The test, SepsiTest™ (Molzym, Bremen), comprises the extraction and 16S rRNA gene PCR detection of bacterial DNA in whole blood samples. Bacteria in positive samples were identified by sequence analysis of the amplicon. In a prospective multicentre study, 342 blood samples from 187 patients with systemic inflammatory response syndrome (SIRS), sepsis, or neutropenic fever were included.

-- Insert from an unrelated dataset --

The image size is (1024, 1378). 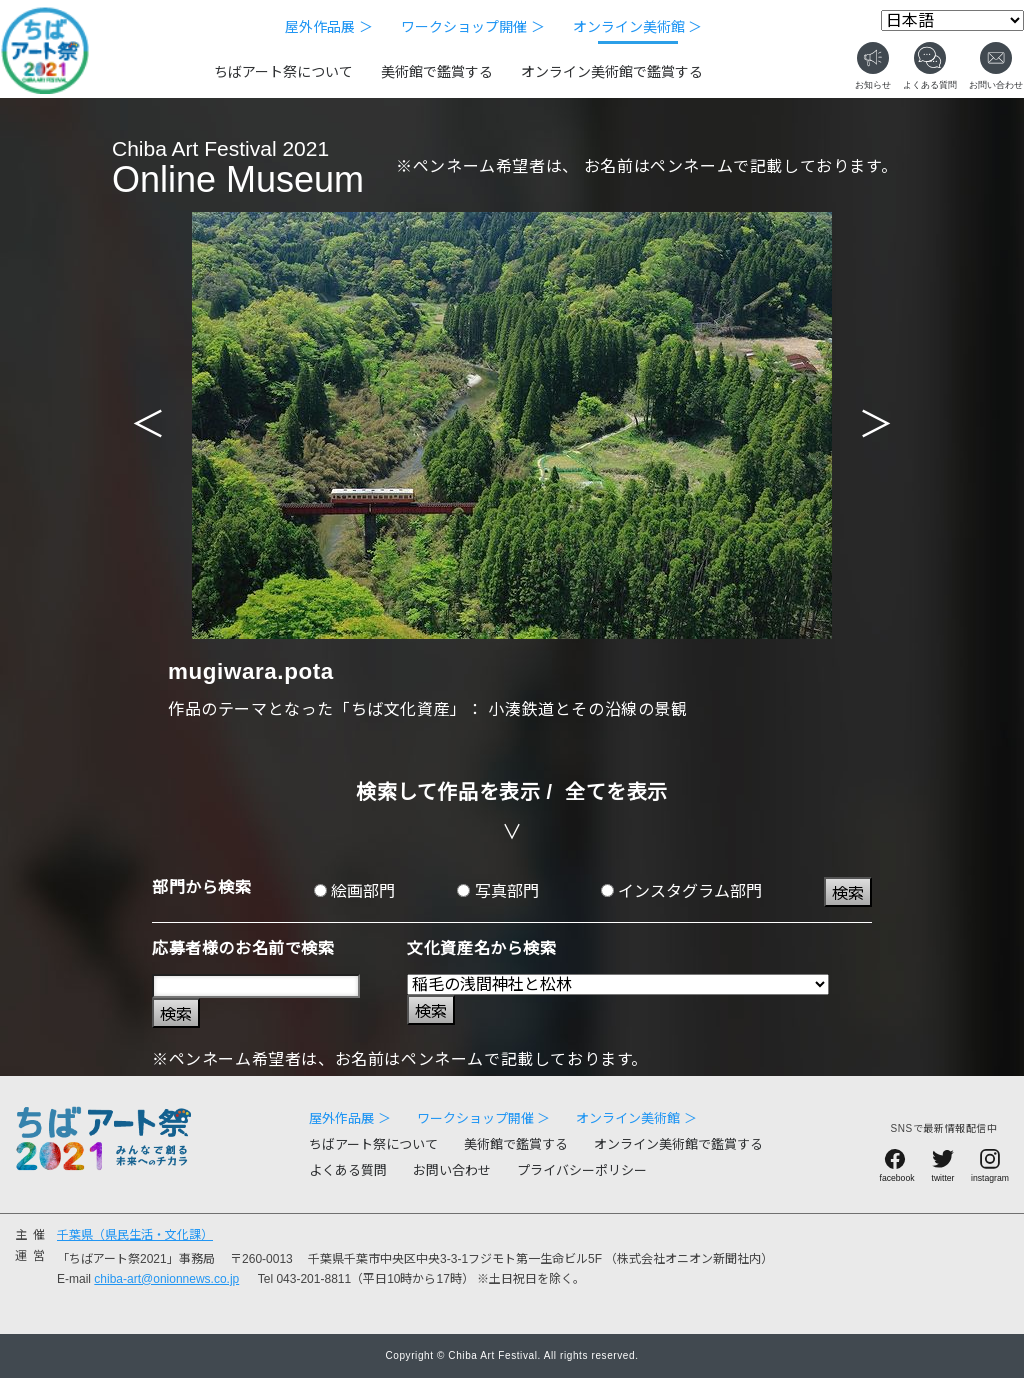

Compared with BC, the diagnostic sensitivity and specificity of PCR/sequencing was 87.0% and 85.8%, respectively. The positivity rate of PCR/sequencing (25.7%) was higher than BC (15.8%). Of 31 PCR/sequencing-positive, BC-negative patients, most of whom received antibiotics, the PCR results of 25 were judged as true or possible to bacteraemia. Using a routine testing workflow, time to positivity of the PCR test was on average decreased by 40 hours for anaerobe/fastidious infections and by 54 hours for yeast infections.
The PCR approach enables the detection and identification of bacteraemia in blood samples within a few hours. Despite the indispensability of BC diagnostics, the rapid detection of bacteria by SepsiTest™ appears to be a valuable tool, allowing earlier pathogen-adapted antimicrobial therapy in critically ill patients.